Transcribe exactly the lines that begin the material and continue through the line containing "Marketing Digital". Leave out whatever follows.

....................

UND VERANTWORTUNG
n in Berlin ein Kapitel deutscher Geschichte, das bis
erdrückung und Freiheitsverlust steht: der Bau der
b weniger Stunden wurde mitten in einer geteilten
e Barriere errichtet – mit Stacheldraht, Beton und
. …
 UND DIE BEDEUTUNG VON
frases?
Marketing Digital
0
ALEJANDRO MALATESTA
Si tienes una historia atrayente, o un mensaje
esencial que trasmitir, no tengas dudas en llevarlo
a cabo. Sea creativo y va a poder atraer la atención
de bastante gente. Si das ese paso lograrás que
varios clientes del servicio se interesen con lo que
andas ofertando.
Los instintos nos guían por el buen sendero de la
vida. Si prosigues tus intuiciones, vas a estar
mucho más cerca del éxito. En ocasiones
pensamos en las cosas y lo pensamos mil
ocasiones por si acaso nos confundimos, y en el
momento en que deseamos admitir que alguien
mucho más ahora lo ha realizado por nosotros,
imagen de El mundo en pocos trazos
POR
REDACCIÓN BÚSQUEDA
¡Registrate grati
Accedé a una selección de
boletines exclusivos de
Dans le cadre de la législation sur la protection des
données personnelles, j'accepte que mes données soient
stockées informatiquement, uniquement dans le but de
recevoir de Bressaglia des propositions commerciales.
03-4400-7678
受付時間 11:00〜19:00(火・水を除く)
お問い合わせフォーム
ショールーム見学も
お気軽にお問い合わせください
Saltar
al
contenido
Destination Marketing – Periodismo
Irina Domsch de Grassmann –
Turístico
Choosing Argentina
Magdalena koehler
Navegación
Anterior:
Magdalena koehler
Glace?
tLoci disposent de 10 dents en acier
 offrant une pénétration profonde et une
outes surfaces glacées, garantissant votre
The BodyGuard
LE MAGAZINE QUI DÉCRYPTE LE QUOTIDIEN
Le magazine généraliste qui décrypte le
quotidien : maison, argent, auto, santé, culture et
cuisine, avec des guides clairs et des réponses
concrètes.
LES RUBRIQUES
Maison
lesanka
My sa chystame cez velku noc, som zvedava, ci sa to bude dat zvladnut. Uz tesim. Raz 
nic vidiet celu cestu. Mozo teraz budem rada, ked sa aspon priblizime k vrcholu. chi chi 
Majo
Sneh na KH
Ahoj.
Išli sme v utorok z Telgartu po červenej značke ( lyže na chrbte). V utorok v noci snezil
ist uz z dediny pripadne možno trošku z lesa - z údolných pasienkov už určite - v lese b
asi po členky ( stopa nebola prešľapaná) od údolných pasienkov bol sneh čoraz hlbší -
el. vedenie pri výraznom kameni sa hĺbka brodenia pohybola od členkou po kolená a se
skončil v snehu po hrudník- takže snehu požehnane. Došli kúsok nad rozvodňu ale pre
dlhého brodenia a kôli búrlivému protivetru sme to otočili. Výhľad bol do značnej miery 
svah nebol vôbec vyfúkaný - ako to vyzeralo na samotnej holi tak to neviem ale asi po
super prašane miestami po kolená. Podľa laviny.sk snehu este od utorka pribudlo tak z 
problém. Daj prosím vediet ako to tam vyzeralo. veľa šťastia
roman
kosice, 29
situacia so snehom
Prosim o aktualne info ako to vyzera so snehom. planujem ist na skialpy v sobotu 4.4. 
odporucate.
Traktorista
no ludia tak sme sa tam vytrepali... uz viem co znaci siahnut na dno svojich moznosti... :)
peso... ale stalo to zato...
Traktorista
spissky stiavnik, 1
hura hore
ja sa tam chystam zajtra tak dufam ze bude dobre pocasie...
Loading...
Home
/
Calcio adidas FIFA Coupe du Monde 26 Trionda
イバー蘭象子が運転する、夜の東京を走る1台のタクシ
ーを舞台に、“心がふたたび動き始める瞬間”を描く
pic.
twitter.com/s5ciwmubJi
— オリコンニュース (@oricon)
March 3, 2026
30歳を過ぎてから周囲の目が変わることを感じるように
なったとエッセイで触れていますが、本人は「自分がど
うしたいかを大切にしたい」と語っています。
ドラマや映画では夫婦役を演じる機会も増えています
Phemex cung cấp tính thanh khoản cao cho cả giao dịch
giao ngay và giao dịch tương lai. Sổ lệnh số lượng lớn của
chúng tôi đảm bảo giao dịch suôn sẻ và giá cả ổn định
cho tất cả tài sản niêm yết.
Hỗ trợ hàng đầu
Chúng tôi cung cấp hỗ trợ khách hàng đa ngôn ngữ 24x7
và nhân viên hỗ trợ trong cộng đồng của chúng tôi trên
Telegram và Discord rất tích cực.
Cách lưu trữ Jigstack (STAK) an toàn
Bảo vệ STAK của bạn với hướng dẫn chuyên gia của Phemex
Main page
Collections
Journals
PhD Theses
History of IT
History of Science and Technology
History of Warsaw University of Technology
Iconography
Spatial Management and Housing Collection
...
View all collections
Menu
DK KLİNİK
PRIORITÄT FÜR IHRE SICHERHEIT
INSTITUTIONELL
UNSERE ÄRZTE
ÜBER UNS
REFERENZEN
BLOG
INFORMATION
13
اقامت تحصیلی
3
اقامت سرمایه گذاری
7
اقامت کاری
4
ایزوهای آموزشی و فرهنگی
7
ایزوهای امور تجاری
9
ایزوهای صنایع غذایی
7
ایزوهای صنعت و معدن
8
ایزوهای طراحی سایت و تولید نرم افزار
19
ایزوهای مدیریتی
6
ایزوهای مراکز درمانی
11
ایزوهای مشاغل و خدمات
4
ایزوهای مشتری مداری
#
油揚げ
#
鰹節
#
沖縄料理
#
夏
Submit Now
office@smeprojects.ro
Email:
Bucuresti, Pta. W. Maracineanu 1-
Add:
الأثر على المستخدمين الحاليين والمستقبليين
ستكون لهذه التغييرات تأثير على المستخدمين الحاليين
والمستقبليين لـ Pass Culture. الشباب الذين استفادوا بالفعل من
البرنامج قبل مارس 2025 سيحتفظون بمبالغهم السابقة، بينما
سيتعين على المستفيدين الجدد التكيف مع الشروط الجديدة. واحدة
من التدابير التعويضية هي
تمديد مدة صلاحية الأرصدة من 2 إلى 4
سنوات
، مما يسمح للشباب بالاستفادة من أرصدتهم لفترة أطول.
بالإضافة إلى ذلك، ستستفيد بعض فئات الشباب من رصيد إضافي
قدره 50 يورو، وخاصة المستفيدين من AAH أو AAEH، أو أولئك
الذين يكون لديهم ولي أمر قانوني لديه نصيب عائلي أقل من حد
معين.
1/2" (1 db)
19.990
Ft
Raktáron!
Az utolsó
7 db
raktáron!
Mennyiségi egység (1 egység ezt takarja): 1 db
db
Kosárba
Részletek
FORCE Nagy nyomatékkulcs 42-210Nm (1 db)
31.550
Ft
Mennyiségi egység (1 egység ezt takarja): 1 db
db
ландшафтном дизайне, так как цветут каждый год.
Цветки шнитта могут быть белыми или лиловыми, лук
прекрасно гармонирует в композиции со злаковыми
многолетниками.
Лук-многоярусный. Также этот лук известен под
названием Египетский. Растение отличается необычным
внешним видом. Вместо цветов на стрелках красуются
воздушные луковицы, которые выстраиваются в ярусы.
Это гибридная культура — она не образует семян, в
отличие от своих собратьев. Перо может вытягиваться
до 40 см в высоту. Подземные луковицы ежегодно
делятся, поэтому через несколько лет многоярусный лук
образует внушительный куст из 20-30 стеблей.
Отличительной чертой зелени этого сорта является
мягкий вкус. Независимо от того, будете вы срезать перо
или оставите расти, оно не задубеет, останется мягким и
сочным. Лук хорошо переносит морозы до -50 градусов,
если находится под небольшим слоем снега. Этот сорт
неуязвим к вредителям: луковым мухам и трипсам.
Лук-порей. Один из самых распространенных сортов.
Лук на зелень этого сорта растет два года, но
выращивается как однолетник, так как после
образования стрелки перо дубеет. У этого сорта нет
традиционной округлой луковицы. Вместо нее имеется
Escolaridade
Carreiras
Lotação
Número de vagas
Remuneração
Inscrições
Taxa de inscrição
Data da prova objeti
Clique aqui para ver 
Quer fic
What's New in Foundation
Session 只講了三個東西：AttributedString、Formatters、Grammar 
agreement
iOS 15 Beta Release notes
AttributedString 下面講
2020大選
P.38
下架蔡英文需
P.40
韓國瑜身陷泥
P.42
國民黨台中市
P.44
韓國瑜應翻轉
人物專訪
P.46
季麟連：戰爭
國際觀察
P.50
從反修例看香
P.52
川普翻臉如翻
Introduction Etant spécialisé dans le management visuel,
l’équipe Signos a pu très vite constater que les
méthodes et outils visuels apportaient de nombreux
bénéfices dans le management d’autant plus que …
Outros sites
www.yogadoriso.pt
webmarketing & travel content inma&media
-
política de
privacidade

....................

- Output of the task:
UND VERANTWORTUNG
n in Berlin ein Kapitel deutscher Geschichte, das bis
erdrückung und Freiheitsverlust steht: der Bau der
b weniger Stunden wurde mitten in einer geteilten
e Barriere errichtet – mit Stacheldraht, Beton und
. …
 UND DIE BEDEUTUNG VON
frases?
Marketing Digital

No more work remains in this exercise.